(Try it):
Reproduce every record exactly as it appears, but not the pictures.

(Stored items)
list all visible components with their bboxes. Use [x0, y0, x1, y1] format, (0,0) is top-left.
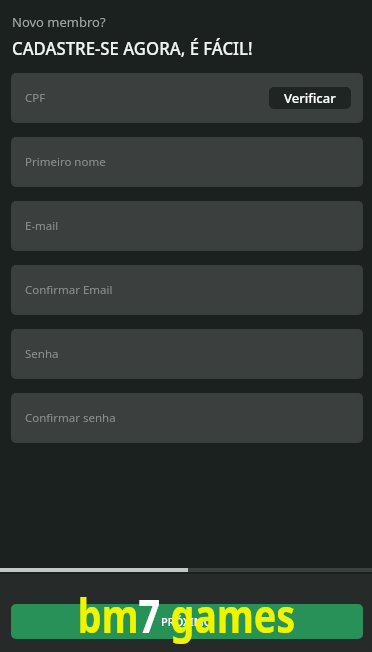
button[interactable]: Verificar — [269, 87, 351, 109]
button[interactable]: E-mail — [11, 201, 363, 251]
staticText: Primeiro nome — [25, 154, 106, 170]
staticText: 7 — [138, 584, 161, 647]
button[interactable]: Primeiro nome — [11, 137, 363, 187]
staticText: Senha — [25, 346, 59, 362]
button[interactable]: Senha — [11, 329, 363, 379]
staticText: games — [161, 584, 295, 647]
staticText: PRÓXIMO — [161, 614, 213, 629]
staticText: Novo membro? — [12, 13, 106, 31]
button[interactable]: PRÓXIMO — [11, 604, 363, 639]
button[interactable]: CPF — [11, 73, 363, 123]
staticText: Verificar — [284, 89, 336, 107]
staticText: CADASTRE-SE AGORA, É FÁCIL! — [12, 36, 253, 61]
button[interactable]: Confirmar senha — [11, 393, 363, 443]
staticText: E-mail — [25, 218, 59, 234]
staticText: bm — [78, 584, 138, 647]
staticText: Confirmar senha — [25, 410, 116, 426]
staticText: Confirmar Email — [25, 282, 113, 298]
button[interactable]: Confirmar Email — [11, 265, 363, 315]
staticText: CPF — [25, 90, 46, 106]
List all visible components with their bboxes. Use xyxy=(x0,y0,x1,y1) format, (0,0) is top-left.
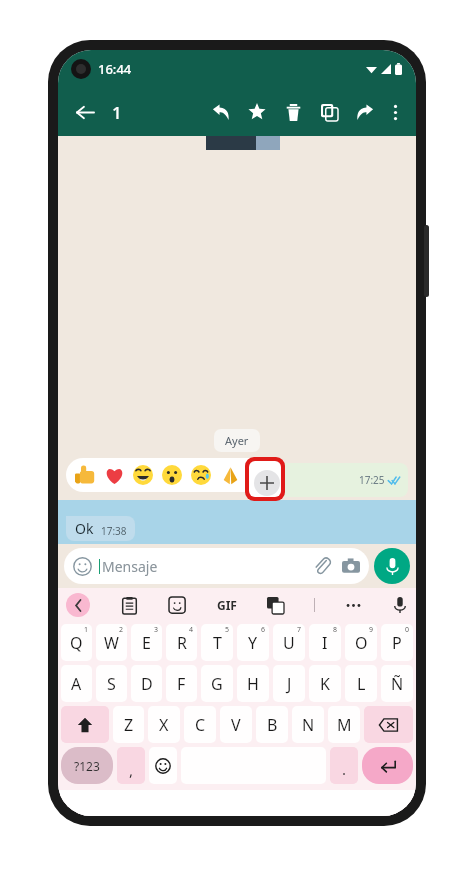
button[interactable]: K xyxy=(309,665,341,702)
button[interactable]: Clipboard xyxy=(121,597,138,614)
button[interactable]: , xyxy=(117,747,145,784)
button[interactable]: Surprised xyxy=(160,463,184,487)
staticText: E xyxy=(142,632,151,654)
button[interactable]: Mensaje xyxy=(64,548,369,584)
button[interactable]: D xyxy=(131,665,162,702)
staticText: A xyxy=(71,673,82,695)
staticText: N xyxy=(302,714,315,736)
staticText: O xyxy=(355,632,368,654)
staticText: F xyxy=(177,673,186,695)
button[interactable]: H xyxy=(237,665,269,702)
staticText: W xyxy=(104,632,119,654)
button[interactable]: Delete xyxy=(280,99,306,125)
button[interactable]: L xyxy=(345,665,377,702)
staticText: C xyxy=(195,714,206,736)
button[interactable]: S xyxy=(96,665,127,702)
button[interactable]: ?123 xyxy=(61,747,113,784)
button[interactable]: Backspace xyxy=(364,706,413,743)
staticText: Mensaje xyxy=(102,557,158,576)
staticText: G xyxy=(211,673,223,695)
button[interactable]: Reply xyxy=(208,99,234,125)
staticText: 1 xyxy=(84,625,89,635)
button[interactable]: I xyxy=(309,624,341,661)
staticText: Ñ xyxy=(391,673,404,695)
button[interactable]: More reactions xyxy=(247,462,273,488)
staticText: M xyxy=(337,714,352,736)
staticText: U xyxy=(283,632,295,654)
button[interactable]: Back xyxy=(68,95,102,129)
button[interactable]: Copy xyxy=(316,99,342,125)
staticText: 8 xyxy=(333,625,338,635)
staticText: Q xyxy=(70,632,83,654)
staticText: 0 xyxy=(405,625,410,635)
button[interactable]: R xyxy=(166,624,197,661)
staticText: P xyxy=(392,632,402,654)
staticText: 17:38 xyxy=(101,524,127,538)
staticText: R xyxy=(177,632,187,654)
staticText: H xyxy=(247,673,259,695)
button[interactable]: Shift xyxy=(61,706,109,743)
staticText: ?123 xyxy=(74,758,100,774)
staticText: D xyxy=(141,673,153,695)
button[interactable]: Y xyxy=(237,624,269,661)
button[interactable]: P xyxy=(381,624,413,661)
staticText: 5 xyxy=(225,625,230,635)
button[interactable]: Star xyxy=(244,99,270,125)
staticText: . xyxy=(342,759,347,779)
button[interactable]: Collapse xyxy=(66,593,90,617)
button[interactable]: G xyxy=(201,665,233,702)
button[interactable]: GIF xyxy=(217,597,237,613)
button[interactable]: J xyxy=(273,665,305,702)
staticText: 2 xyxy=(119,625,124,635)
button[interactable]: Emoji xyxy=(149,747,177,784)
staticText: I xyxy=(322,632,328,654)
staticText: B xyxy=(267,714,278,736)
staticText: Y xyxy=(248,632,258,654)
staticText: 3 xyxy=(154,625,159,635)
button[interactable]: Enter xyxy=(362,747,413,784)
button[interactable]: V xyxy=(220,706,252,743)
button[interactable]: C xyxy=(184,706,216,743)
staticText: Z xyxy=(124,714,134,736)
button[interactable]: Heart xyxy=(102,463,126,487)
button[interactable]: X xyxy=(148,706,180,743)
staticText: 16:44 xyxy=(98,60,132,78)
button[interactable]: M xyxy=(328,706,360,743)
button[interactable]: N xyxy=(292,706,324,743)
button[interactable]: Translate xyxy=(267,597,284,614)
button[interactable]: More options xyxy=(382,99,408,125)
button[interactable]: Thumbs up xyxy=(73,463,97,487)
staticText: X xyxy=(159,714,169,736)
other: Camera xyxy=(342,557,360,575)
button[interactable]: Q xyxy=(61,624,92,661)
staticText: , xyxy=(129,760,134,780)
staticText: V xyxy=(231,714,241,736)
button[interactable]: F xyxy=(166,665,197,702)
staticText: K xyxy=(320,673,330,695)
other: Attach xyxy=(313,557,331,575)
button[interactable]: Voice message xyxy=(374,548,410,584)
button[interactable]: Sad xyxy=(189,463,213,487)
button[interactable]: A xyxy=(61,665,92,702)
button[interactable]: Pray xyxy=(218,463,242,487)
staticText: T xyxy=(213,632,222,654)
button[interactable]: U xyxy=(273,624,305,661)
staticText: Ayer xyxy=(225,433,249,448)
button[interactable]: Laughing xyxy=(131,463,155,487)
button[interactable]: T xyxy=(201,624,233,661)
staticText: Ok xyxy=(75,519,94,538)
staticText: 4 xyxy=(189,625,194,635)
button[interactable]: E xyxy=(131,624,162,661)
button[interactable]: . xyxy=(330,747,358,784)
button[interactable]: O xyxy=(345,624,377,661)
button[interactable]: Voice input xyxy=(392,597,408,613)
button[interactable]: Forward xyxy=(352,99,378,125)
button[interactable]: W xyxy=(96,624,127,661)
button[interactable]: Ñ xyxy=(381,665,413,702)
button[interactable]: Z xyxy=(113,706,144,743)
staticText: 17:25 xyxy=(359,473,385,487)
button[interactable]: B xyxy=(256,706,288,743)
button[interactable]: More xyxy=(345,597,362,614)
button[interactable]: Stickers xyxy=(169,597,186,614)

(Response box):
list all visible components with their bboxes. Use [x0, y0, x1, y1] format, (0,0) is top-left.
button[interactable]: Verificar — [269, 87, 351, 109]
button[interactable]: E-mail — [11, 201, 363, 251]
staticText: Primeiro nome — [25, 154, 106, 170]
staticText: 7 — [138, 584, 161, 647]
button[interactable]: Primeiro nome — [11, 137, 363, 187]
staticText: Senha — [25, 346, 59, 362]
button[interactable]: Senha — [11, 329, 363, 379]
staticText: games — [161, 584, 295, 647]
staticText: PRÓXIMO — [161, 614, 213, 629]
staticText: Novo membro? — [12, 13, 106, 31]
button[interactable]: PRÓXIMO — [11, 604, 363, 639]
button[interactable]: CPF — [11, 73, 363, 123]
staticText: Verificar — [284, 89, 336, 107]
staticText: CADASTRE-SE AGORA, É FÁCIL! — [12, 36, 253, 61]
button[interactable]: Confirmar senha — [11, 393, 363, 443]
staticText: E-mail — [25, 218, 59, 234]
staticText: bm — [78, 584, 138, 647]
staticText: Confirmar senha — [25, 410, 116, 426]
staticText: Confirmar Email — [25, 282, 113, 298]
button[interactable]: Confirmar Email — [11, 265, 363, 315]
staticText: CPF — [25, 90, 46, 106]
List all visible components with their bboxes. Use xyxy=(x0,y0,x1,y1) format, (0,0) is top-left.
button[interactable]: K xyxy=(309,665,341,702)
button[interactable]: Clipboard xyxy=(121,597,138,614)
button[interactable]: , xyxy=(117,747,145,784)
button[interactable]: Surprised xyxy=(160,463,184,487)
staticText: E xyxy=(142,632,151,654)
button[interactable]: Mensaje xyxy=(64,548,369,584)
button[interactable]: D xyxy=(131,665,162,702)
staticText: A xyxy=(71,673,82,695)
staticText: N xyxy=(302,714,315,736)
staticText: O xyxy=(355,632,368,654)
staticText: F xyxy=(177,673,186,695)
button[interactable]: H xyxy=(237,665,269,702)
staticText: W xyxy=(104,632,119,654)
button[interactable]: Delete xyxy=(280,99,306,125)
button[interactable]: L xyxy=(345,665,377,702)
staticText: C xyxy=(195,714,206,736)
button[interactable]: S xyxy=(96,665,127,702)
button[interactable]: ?123 xyxy=(61,747,113,784)
button[interactable]: Backspace xyxy=(364,706,413,743)
staticText: Mensaje xyxy=(102,557,158,576)
staticText: G xyxy=(211,673,223,695)
button[interactable]: Reply xyxy=(208,99,234,125)
staticText: 1 xyxy=(84,625,89,635)
button[interactable]: I xyxy=(309,624,341,661)
staticText: Ñ xyxy=(391,673,404,695)
button[interactable]: More reactions xyxy=(247,462,273,488)
staticText: M xyxy=(337,714,352,736)
staticText: U xyxy=(283,632,295,654)
button[interactable]: Back xyxy=(68,95,102,129)
button[interactable]: Copy xyxy=(316,99,342,125)
staticText: 8 xyxy=(333,625,338,635)
staticText: Q xyxy=(70,632,83,654)
staticText: 0 xyxy=(405,625,410,635)
button[interactable]: R xyxy=(166,624,197,661)
staticText: P xyxy=(392,632,402,654)
staticText: 17:38 xyxy=(101,524,127,538)
staticText: R xyxy=(177,632,187,654)
staticText: H xyxy=(247,673,259,695)
button[interactable]: Shift xyxy=(61,706,109,743)
staticText: ?123 xyxy=(74,758,100,774)
staticText: D xyxy=(141,673,153,695)
button[interactable]: Y xyxy=(237,624,269,661)
button[interactable]: P xyxy=(381,624,413,661)
staticText: 5 xyxy=(225,625,230,635)
button[interactable]: Star xyxy=(244,99,270,125)
staticText: . xyxy=(342,759,347,779)
button[interactable]: Collapse xyxy=(66,593,90,617)
button[interactable]: G xyxy=(201,665,233,702)
button[interactable]: GIF xyxy=(217,597,237,613)
button[interactable]: J xyxy=(273,665,305,702)
staticText: 2 xyxy=(119,625,124,635)
button[interactable]: Emoji xyxy=(149,747,177,784)
staticText: I xyxy=(322,632,328,654)
staticText: B xyxy=(267,714,278,736)
staticText: Y xyxy=(248,632,258,654)
staticText: 3 xyxy=(154,625,159,635)
button[interactable]: Enter xyxy=(362,747,413,784)
button[interactable]: V xyxy=(220,706,252,743)
button[interactable]: C xyxy=(184,706,216,743)
staticText: Z xyxy=(124,714,134,736)
button[interactable]: Heart xyxy=(102,463,126,487)
button[interactable]: X xyxy=(148,706,180,743)
staticText: 16:44 xyxy=(98,60,132,78)
button[interactable]: M xyxy=(328,706,360,743)
button[interactable]: N xyxy=(292,706,324,743)
button[interactable]: Translate xyxy=(267,597,284,614)
button[interactable]: More options xyxy=(382,99,408,125)
button[interactable]: Thumbs up xyxy=(73,463,97,487)
staticText: X xyxy=(159,714,169,736)
other: Camera xyxy=(342,557,360,575)
button[interactable]: Q xyxy=(61,624,92,661)
staticText: , xyxy=(129,760,134,780)
staticText: V xyxy=(231,714,241,736)
button[interactable]: F xyxy=(166,665,197,702)
staticText: K xyxy=(320,673,330,695)
other: Attach xyxy=(313,557,331,575)
button[interactable]: Voice message xyxy=(374,548,410,584)
button[interactable]: Sad xyxy=(189,463,213,487)
button[interactable]: A xyxy=(61,665,92,702)
button[interactable]: Pray xyxy=(218,463,242,487)
staticText: T xyxy=(213,632,222,654)
button[interactable]: U xyxy=(273,624,305,661)
staticText: Ayer xyxy=(225,433,249,448)
button[interactable]: Laughing xyxy=(131,463,155,487)
button[interactable]: T xyxy=(201,624,233,661)
staticText: Ok xyxy=(75,519,94,538)
staticText: 4 xyxy=(189,625,194,635)
button[interactable]: E xyxy=(131,624,162,661)
button[interactable]: . xyxy=(330,747,358,784)
button[interactable]: O xyxy=(345,624,377,661)
button[interactable]: Voice input xyxy=(392,597,408,613)
button[interactable]: Forward xyxy=(352,99,378,125)
button[interactable]: W xyxy=(96,624,127,661)
button[interactable]: Ñ xyxy=(381,665,413,702)
button[interactable]: Z xyxy=(113,706,144,743)
staticText: 17:25 xyxy=(359,473,385,487)
button[interactable]: B xyxy=(256,706,288,743)
button[interactable]: More xyxy=(345,597,362,614)
button[interactable]: Stickers xyxy=(169,597,186,614)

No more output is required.